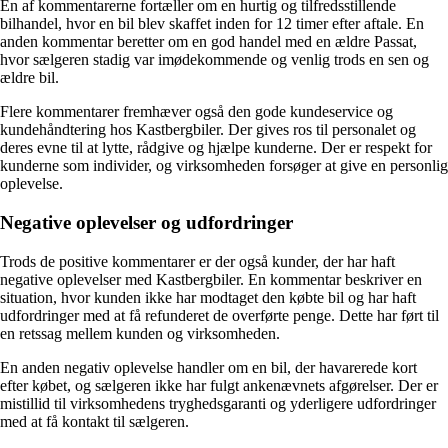
En af kommentarerne fortæller om en hurtig og tilfredsstillende
bilhandel, hvor en bil blev skaffet inden for 12 timer efter aftale. En
anden kommentar beretter om en god handel med en ældre Passat,
hvor sælgeren stadig var imødekommende og venlig trods en sen og
ældre bil.
Flere kommentarer fremhæver også den gode kundeservice og
kundehåndtering hos Kastbergbiler. Der gives ros til personalet og
deres evne til at lytte, rådgive og hjælpe kunderne. Der er respekt for
kunderne som individer, og virksomheden forsøger at give en personlig
oplevelse.
Negative oplevelser og udfordringer
Trods de positive kommentarer er der også kunder, der har haft
negative oplevelser med Kastbergbiler. En kommentar beskriver en
situation, hvor kunden ikke har modtaget den købte bil og har haft
udfordringer med at få refunderet de overførte penge. Dette har ført til
en retssag mellem kunden og virksomheden.
En anden negativ oplevelse handler om en bil, der havarerede kort
efter købet, og sælgeren ikke har fulgt ankenævnets afgørelser. Der er
mistillid til virksomhedens tryghedsgaranti og yderligere udfordringer
med at få kontakt til sælgeren.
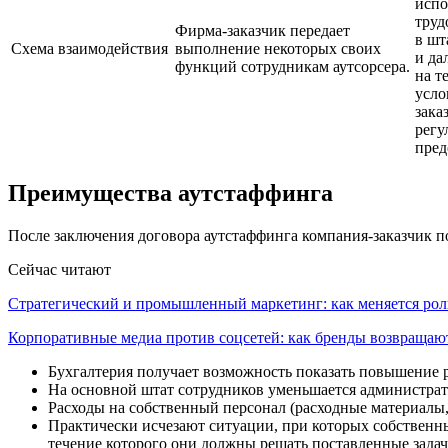
испо
труд
Фирма-заказчик передает
в шт
Схема взаимодействия
выполнение некоторых своих
и да
функций сотрудникам аутсорсера.
на т
усло
зака
регу
пред
Преимущества аутстаффинга
После заключения договора аутстаффинга компания-заказчик 
Сейчас читают
Стратегический и промышленный маркетинг: как меняется ро
Корпоративные медиа против соцсетей: как бренды возвраща
Бухгалтерия получает возможность показать повышение р
На основной штат сотрудников уменьшается администрат
Расходы на собственный персонал (расходные материалы, 
Практически исчезают ситуации, при которых собственный
течение которого они должны решать поставленные задач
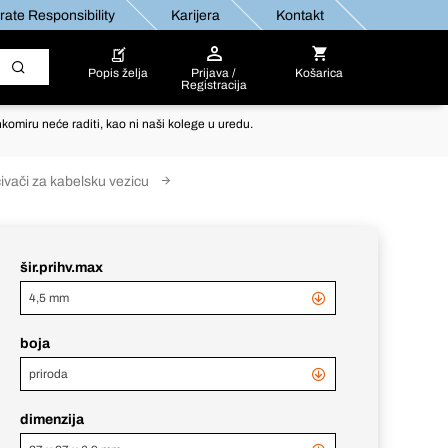
ate Responsibility
Karijera
Kontakt
Popis želja
Prijava /
Košarica
Registracija
komiru neće raditi, kao ni naši kolege u uredu.
ćivači za kabelsku vezicu
šir.prihv.max
4,5 mm
boja
priroda
dimenzija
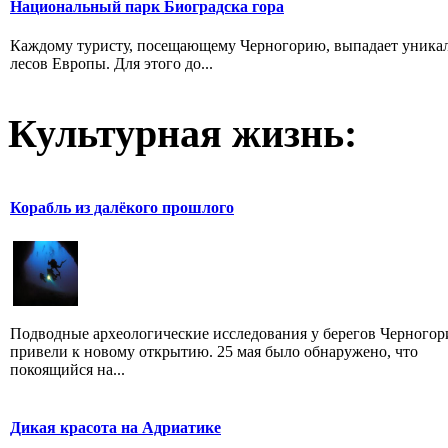
Национальный парк Биоградска гора
Каждому туристу, посещающему Черногорию, выпадает уникал
лесов Европы. Для этого до...
Культурная жизнь:
Корабль из далёкого прошлого
Подводные археологические исследования у берегов Черногор
привели к новому открытию. 25 мая было обнаружено, что
покоящийся на...
Дикая красота на Адриатике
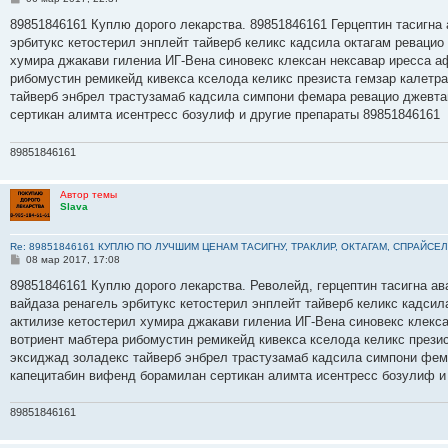
о
о
89851846161 Куплю дорого лекарства. 89851846161 Герцептин тасигна 
б
эрбитукс кетостерил энплейт тайверб келикс кадсила октагам ревацио
щ
е
хумира джакави гилениа ИГ-Вена синовекс клексан нексавар иресса а
н
рибомустин ремикейд кивекса кселода келикс презиста гемзар калетр
и
е
тайверб энбрел трастузамаб кадсила симпони фемара ревацио джевта
сертикан алимта исентресс бозулиф и другие препараты 89851846161
89851846161
Автор темы
Slava
Re: 89851846161 КУПЛЮ ПО ЛУЧШИМ ЦЕНАМ ТАСИГНУ, ТРАКЛИР, ОКТАГАМ, СПРАЙСЕЛ
С
08 мар 2017, 17:08
о
о
89851846161 Куплю дорого лекарства. Револейд, герцептин тасигна ав
б
вайдаза ренагель эрбитукс кетостерил энплейт тайверб келикс кадсил
щ
е
актилизе кетостерил хумира джакави гилениа ИГ-Вена синовекс клекс
н
вотриент мабтера рибомустин ремикейд кивекса кселода келикс прези
и
е
эксиджад золадекс тайверб энбрел трастузамаб кадсила симпони фем
капецитабин вифенд борамилан сертикан алимта исентресс бозулиф и
89851846161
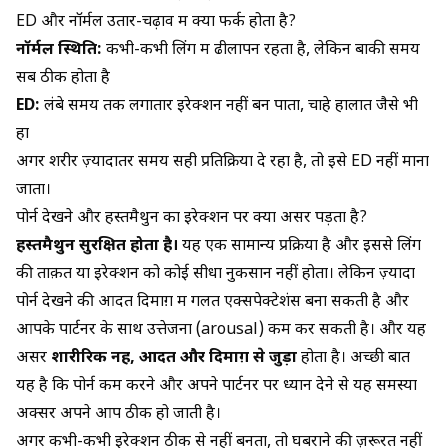
ED और नॉर्मल उतार-चढ़ाव में क्या फर्क होता है?
नॉर्मल स्थिति:
कभी-कभी लिंग में ढीलापन रहता है, लेकिन बाकी समय
सब ठीक होता है
ED:
लंबे समय तक लगातार इरेक्शन नहीं बन पाता, चाहे हालात जैसे भी
हों
अगर शरीर ज़्यादातर समय सही प्रतिक्रिया दे रहा है, तो इसे ED नहीं माना
जाता।
पोर्न देखने और हस्तमैथुन का इरेक्शन पर क्या असर पड़ता है?
हस्तमैथुन सुरक्षित होता है।
यह एक सामान्य प्रक्रिया है और इससे लिंग
की ताक़त या इरेक्शन को कोई सीधा नुकसान नहीं होता। लेकिन ज़्यादा
पोर्न देखने की आदत दिमाग़ में गलत एक्सपेक्टेशंस बना सकती है और
आपके पार्टनर के साथ उत्तेजना (arousal) कम कर सकती है। और यह
असर
शारीरिक नहीं, आदत और दिमाग़ से जुड़ा
होता है। अच्छी बात
यह है कि पोर्न कम करने और अपने पार्टनर पर ध्यान देने से यह समस्या
अक्सर अपने आप ठीक हो जाती है।
अगर कभी-कभी इरेक्शन ठीक से नहीं बनता, तो घबराने की ज़रूरत नहीं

# # # #

- Exercise: Across all the entries above, how many lines have the word "ikke" in them? Only the number, please.

- Answer to the problem: 2